A Garcia Moreno
Porque sabio es aquel que saborea
las cosas como son, y señorea
con el don inefable de la ciencia.
O descubre que en Dios se vuelve asible
la realidad visible y la invisible.
Llamaremos virtud a su sapiencia.
Porque al Principio el Verbo se hizo hombre,
encarnado en María, cuyo nombre
el Ángel pronunció como quien labra.
Toda voz cuando fiel es resonancia
de la celeste voz y en consonancia,
llamaremos invicta a su palabra.
Porque viendo flamear las Dos Banderas,
izó la que tenía las señeras
bordaduras de sangre miliciana.
Prometió enarbolarla en un solemne
ritual latino del amor perenne.
Diremos que su vida fue ignaciana.
Porque sufrió el castigo del destierro,
persecuciones duras como el hierro
–si en herrumbres el alma se forjaba–.
Enfrentó con honor la peripecia
por defender la patria y a la Iglesia.
Diremos que su guerra fue cruzada.
Porque podía, con el temple calmo,
versificar hermosamente un salmo,
penitente de fe y de eucaristía.
Mientras en Cuenca, Loja o Guayaquil
empuñaba la espada y el fusil.
Proclamaremos su gallarda hombría.
Porque probó que el Syllabus repone
el orden en el alma y las naciones,
desafiando el poder de la conjura.
Bajó la vara de la justa ley,
alzó el gran trono para Cristo Rey.
Proclamaremos grande su estatura.
Porque sabía en clásico equilibrio
inaugurar un puente o un Concilio,
unir la vida activa al monacato.
En el gobierno fue arquitecto o juez,
estratega o liturgo alguna vez.
Nombraremos egregio a su mandato.
Porque asistió a los indios y leprosos
con la humildad de los menesterosos
y el señorío de los reyes santos.
Cargó en Quito la Cruz sobre su espalda.
De España amó el blasón en rojo y gualda.
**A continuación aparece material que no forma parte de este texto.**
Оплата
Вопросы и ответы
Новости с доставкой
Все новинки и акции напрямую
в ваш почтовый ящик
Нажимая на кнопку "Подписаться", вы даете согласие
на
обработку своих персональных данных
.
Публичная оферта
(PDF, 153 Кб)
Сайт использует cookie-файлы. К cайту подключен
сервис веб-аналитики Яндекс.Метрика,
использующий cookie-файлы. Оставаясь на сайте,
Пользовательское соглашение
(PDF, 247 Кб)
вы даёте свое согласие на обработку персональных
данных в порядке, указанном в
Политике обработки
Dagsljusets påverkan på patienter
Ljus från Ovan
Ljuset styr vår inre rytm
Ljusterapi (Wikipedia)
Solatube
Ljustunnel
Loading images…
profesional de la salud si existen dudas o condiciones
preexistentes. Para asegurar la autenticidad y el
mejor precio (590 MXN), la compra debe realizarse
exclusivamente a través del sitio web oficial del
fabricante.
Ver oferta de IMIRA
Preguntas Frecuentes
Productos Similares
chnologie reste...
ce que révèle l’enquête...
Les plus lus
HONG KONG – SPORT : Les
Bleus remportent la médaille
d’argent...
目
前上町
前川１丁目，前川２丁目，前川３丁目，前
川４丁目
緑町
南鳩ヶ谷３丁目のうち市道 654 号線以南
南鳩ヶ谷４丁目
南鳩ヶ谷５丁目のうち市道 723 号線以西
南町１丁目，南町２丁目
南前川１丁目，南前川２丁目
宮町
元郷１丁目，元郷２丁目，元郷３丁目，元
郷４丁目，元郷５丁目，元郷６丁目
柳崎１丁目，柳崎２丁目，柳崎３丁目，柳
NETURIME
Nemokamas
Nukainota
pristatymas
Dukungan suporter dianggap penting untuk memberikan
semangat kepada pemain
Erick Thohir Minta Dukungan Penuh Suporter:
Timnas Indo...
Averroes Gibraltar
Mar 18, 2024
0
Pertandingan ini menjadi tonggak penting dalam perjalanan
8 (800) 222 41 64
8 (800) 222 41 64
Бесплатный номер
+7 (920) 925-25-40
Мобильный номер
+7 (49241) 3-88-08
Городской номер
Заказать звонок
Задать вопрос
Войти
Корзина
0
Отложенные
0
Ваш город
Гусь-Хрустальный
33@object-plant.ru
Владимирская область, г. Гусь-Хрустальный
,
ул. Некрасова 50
Nombraremos su gloria en nuevos cantos.
Porque las logias dieron la sentencia
de difamarlo con maledicencia,
matándolo después en cruel delirio.
Pagó con sangre el testimonio osado
de patriota y católico abnegado.
Honraremos la luz de su martirio.
Era agosto y lloraban las laderas,
las encinas, el mar, las cordilleras
del refugio que el águila requiere.
Un duelo antiguo recorría el suelo.
Una celebración gozaba el cielo.
Todo Ecuador gritaba: ¡Dios no muere!